Los seres humanos somos distintos; pero, el estilo es al autor, como el carácter es a la persona. De niño me enseñaron las primeras letras (a, e, i, o, u) y luego el abecedario. Con el transcurrir del tiempo, aprendí a unir las letras para formar palabras cortas y básicas, construyendo oraciones gramaticales: “mi mamá me ama”, “yo amo a mi mamá”. Y así, comprendí que podía leer lo que escribía y amar a quien quería. Tiempo después, tuve la facilidad de leer, comprender y memorizar la longitud de las frases. Así recuerdo ese impulso inicial, que siguió con la comprensión de lectura y, a entender la primera vez que leía. Eran mis primeros pasos, porque escribir es el proceso de transformar los pensamientos en letra impresa. 
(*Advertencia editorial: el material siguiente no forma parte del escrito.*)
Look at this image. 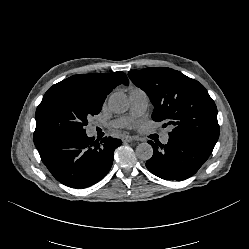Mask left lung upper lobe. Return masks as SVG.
Here are the masks:
<instances>
[{
    "mask_svg": "<svg viewBox=\"0 0 249 249\" xmlns=\"http://www.w3.org/2000/svg\"><path fill=\"white\" fill-rule=\"evenodd\" d=\"M132 82L149 96L152 119L171 125L170 133H189L218 140L217 108L205 87L179 71L165 67L128 73Z\"/></svg>",
    "mask_w": 249,
    "mask_h": 249,
    "instance_id": "left-lung-upper-lobe-1",
    "label": "left lung upper lobe"
}]
</instances>
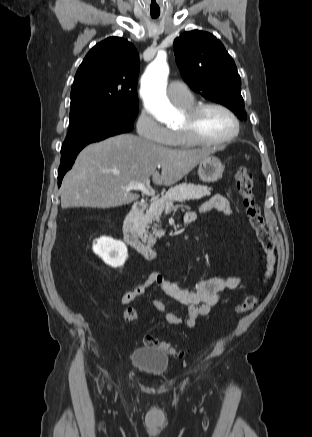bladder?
<instances>
[{"label": "bladder", "mask_w": 312, "mask_h": 437, "mask_svg": "<svg viewBox=\"0 0 312 437\" xmlns=\"http://www.w3.org/2000/svg\"><path fill=\"white\" fill-rule=\"evenodd\" d=\"M132 365L153 376L165 374L169 357L168 354L156 347H139L135 349L131 356Z\"/></svg>", "instance_id": "obj_1"}]
</instances>
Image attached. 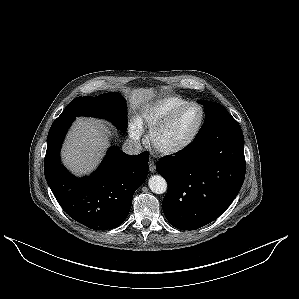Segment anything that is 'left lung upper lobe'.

Sin equívoco, la lectura es el pilar para desarrollar habilidades de escritura, ya que amplía el vocabulario, mejora la gramática, la ortografía, y enseña estructuras narrativas y estilos. A diario recibo mucha influencia, de la lectura de periódicos, revistas y libros; pero aún, los preparativos no están todavía hechos para meterlos al horno. Falta mucho para describir las estrategias cognitivas que se utilizan para escribir. Hay que rebuscar las ideas que surgen de la reflexión, la conversación y entornos que estimulan la mente, como un proceso natural de asociación mental y creatividad de quien redacta y escribe. Es el uso de recetas en la composición de ideas que desembocan en la elaboración de un escrito con buena redacción. Así que el aprendizaje no se queda atrás, porque sigo manejando la preocupación por mejorar mi comunicación escrita. Así como el artista, tallador de madera vuelve y pule porque el tallado inicial deja una superficie rústica que necesita ser alisada y acabada con lijado y pulido. Igualmente, en conjunto considero, sin pretender ser exhaustivo, que parte de este escrito, lo que busca, en este año que inicia, es poder lograr una escritura más eficaz, clara, correcta, para plasmar mis ideas. Por ello, corrijo exhaustivamente a menudo cuando escribo, para pulir el texto, detectar errores que mi mente pasa por alto, asegurando que llegue a los lectores en su mejor versión. Es pues, todo un proceso vital para transformar un borrador en una obra acabada y efectiva. 

Civilidad: La importancia de escribir bien, radica en la necesidad de restaurar el valor comunicativo de nuestras ideas.